Topological space

Let $X$ be a set. A topology over $X$ is some subset $\tau\subseteq \mathcal{P}(X)$ such that:

$\emptyset, X\in \tau$ .
$\{U_i\}_{i\in I}\subseteq \tau \Longrightarrow \bigcup_{i\in I} U_i\in\tau$ .
$\{U_i\}_{i=1,\ldots,n}\subseteq \tau \Longrightarrow \bigcap_{i=1}^{n} U_i\in\tau$ .

The subsets $A\in\tau$ are called the open subsets of the topology.

A topological space is a set $X$ endowed with some specific topology $\tau$ . Despite a topological space is technically a pair $(X, \tau)$ , we might as well refer to the "topological space $X$ " whenever the topology is understood, e.g. the topological space $\R$ (whose open sets are the clasical open sets of real analysis).

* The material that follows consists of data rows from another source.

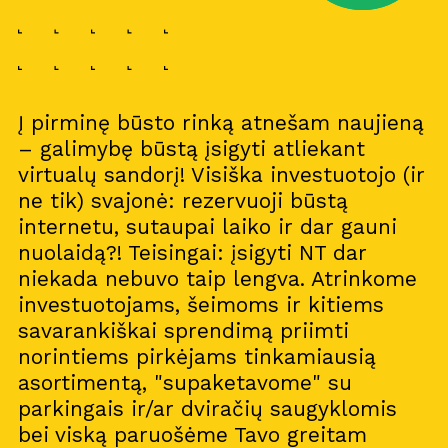
Į pirminę būsto rinką atnešam naujieną
– galimybę būstą įsigyti atliekant
virtualų sandorį! Visiška investuotojo (ir
ne tik) svajonė: rezervuoji būstą
internetu, sutaupai laiko ir dar gauni
nuolaidą?! Teisingai: įsigyti NT dar
niekada nebuvo taip lengva. Atrinkome
investuotojams, šeimoms ir kitiems
savarankiškai sprendimą priimti
norintiems pirkėjams tinkamiausią
asortimentą, "supaketavome" su
parkingais ir/ar dviračių saugyklomis
bei viską paruošėme Tavo greitam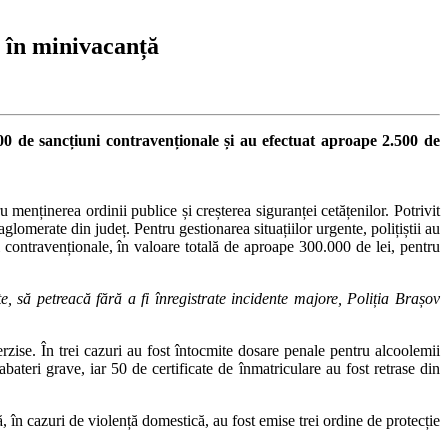
eț în minivacanță
500 de sancțiuni contravenționale și au efectuat aproape 2.500 de
 menținerea ordinii publice și creșterea siguranței cetățenilor. Potrivit
aglomerate din județ. Pentru gestionarea situațiilor urgente, polițiștii au
i contravenționale, în valoare totală de aproape 300.000 de lei, pentru
, să petreacă fără a fi înregistrate incidente majore, Poliția Brașov
terzise. În trei cazuri au fost întocmite dosare penale pentru alcoolemii
teri grave, iar 50 de certificate de înmatriculare au fost retrase din
tă, în cazuri de violență domestică, au fost emise trei ordine de protecție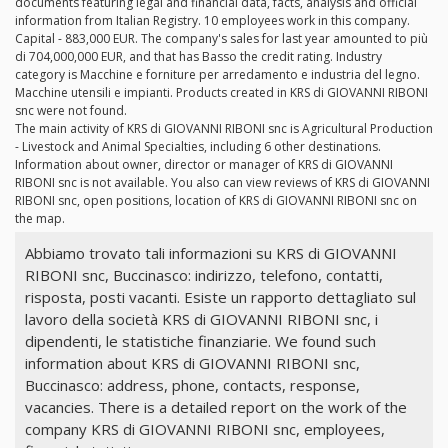
documents featuring legal and financial data, facts, analysis and official
information from Italian Registry. 10 employees work in this company.
Capital - 883,000 EUR. The company's sales for last year amounted to più
di 704,000,000 EUR, and that has Basso the credit rating. Industry
category is Macchine e forniture per arredamento e industria del legno.
Macchine utensili e impianti. Products created in KRS di GIOVANNI RIBONI
snc were not found.
The main activity of KRS di GIOVANNI RIBONI snc is Agricultural Production
- Livestock and Animal Specialties, including 6 other destinations.
Information about owner, director or manager of KRS di GIOVANNI
RIBONI snc is not available. You also can view reviews of KRS di GIOVANNI
RIBONI snc, open positions, location of KRS di GIOVANNI RIBONI snc on
the map.
Abbiamo trovato tali informazioni su KRS di GIOVANNI
RIBONI snc, Buccinasco: indirizzo, telefono, contatti,
risposta, posti vacanti. Esiste un rapporto dettagliato sul
lavoro della società KRS di GIOVANNI RIBONI snc, i
dipendenti, le statistiche finanziarie. We found such
information about KRS di GIOVANNI RIBONI snc,
Buccinasco: address, phone, contacts, response,
vacancies. There is a detailed report on the work of the
company KRS di GIOVANNI RIBONI snc, employees,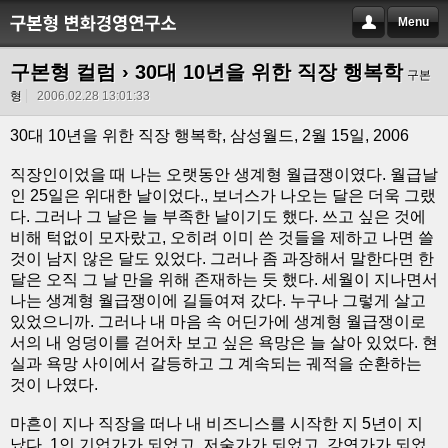
Menu
구본형 컬럼
› 30대 10년을 위한 직장 행복학
구본
형
2006.02.28 13:01:33
30대 10년을 위한 직장 행복학, 삼성월드, 2월 15일, 2006
직장인이었을 때 나는 오랫동안 생계형 월급쟁이였다. 월급날
인 25일은 위대한 날이었다., 보너스가 나오는 달은 더욱 그랬
다. 그러나 그 날은 늘 부족한 날이기도 했다. 쓰고 싶은 것에
비해 턱없이 모자랐고, 오히려 이미 쓴 것들을 제하고 나면 쓸
것이 남지 않은 달도 있었다. 그러나 좀 과장해서 말한다면 한
달은 오직 그 날 만을 위해 존재하는 듯 했다. 세월이 지나면서
나는 생계형 월급쟁이에 길들여져 갔다. 누구나 그렇게 살고
있었으니까. 그러나 내 마음 속 어딘가에 생계형 월급쟁이로
서의 내 엉덩이를 걷어차 보고 싶은 욕망은 늘 살아 있었다. 현
실과 욕망 사이에서 갈등하고 그 계속되는 궤적을 순환하는
것이 나였다.
마흔이 지나 직장을 떠나 내 비즈니스를 시작한 지 5년이 지
났다. 1인 기업가가 되었고, 저술가가 되었고, 강연가가 되었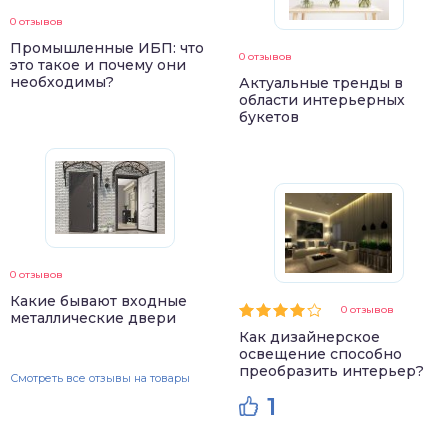
0 отзывов
Промышленные ИБП: что
0 отзывов
это такое и почему они
необходимы?
Актуальные тренды в
области интерьерных
букетов
0 отзывов
Какие бывают входные
0 отзывов
металлические двери
Как дизайнерское
освещение способно
преобразить интерьер?
Смотреть все отзывы на товары
1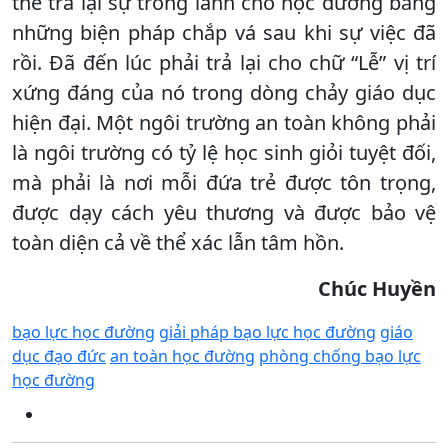
thể trả lại sự trong lành cho học đường bằng
những biện pháp chắp vá sau khi sự việc đã
rồi. Đã đến lúc phải trả lại cho chữ “Lễ” vị trí
xứng đáng của nó trong dòng chảy giáo dục
hiện đại. Một ngôi trường an toàn không phải
là ngôi trường có tỷ lệ học sinh giỏi tuyệt đối,
mà phải là nơi mỗi đứa trẻ được tôn trọng,
được dạy cách yêu thương và được bảo vệ
toàn diện cả về thể xác lẫn tâm hồn.
Chúc Huyền
bạo lực học đường
giải pháp bạo lực học đường
giáo
dục đạo đức
an toàn học đường
phòng chống bạo lực
học đường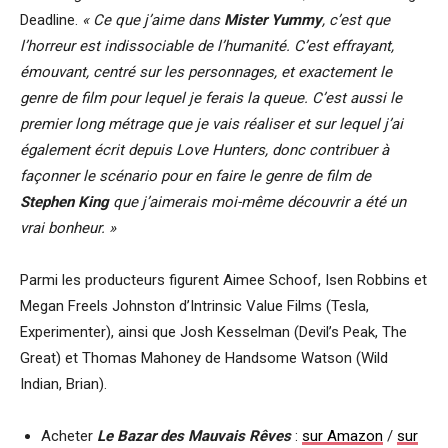
Deadline.
« Ce que j’aime dans
Mister Yummy
, c’est que
l’horreur est indissociable de l’humanité. C’est effrayant,
émouvant, centré sur les personnages, et exactement le
genre de film pour lequel je ferais la queue. C’est aussi le
premier long métrage que je vais réaliser et sur lequel j’ai
également écrit depuis Love Hunters, donc contribuer à
façonner le scénario pour en faire le genre de film de
Stephen King
que j’aimerais moi-même découvrir a été un
vrai bonheur. »
Parmi les producteurs figurent Aimee Schoof, Isen Robbins et
Megan Freels Johnston d’Intrinsic Value Films (Tesla,
Experimenter), ainsi que Josh Kesselman (Devil’s Peak, The
Great) et Thomas Mahoney de Handsome Watson (Wild
Indian, Brian).
Acheter
Le Bazar des Mauvais Rêves
:
sur Amazon
/
sur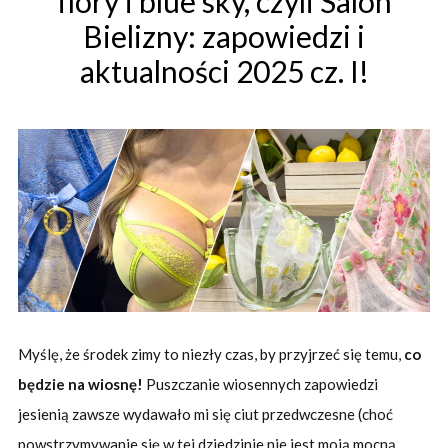
flory i blue sky, czyli Salon
Bielizny: zapowiedzi i
aktualności 2025 cz. I!
Myślę, że środek zimy to niezły czas, by przyjrzeć się temu,
co
będzie na wiosnę!
Puszczanie wiosennych zapowiedzi
jesienią zawsze wydawało mi się ciut przedwczesne (choć
powstrzymywanie się w tej dziedzinie nie jest moją mocną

Initial topologies and embeddings

Definition.(Initial topologies)

Let $f\colon X\to Y$ be a map. Suppose $Y$ is endowed with some topology. We define the initial topology on $X$ with respect to $f$ as

\tau = \{f^{-1}(U)\mid U\in \tau\}

This is, the coarsest topology on $X$ such that the map $f\colon X\to Y$ is continuous.

We can suppose that $X$ and $Y$ are already topological spaces and ask ourselves which conditions on $f$ guarantee that the map $f\colon X\to Y$ is "initial", i.e., $X$ has the initial topology. By definition, if there're some $x_1, x_2\in X$ s.t. $f(x_1) = f(x_2)$ then the open neighborhoods of $x_1$ and $x_2$ are exactly the same. Thus, $x_1$ and $x_2$ are topologically indistinguishable (see Kolmogorov axiom). Thus, we can "collapse" the topologically equivalent points in the domain and get an initial and injective function $f$ . Being initial thus becomes equivalent to the fact that $f$ is a homeomorphism of $X$ and $f(X)$ , which is usually called being an embedding.

Definition.(Embeddings)

Let $f\colon X\to Y$ be a continuous map between topological spaces. We say that $f$ is an embedding, or, equivalently, that $X$ is an (embedded) subspace of $Y$ , if $F: X\to Y$ is an homeomorphism between $X$ and $f(X)$ . Equivalently, a map $f$ is an embedding if and only if $f$ is injective and $X$ has the initial topology with respect to $f$ .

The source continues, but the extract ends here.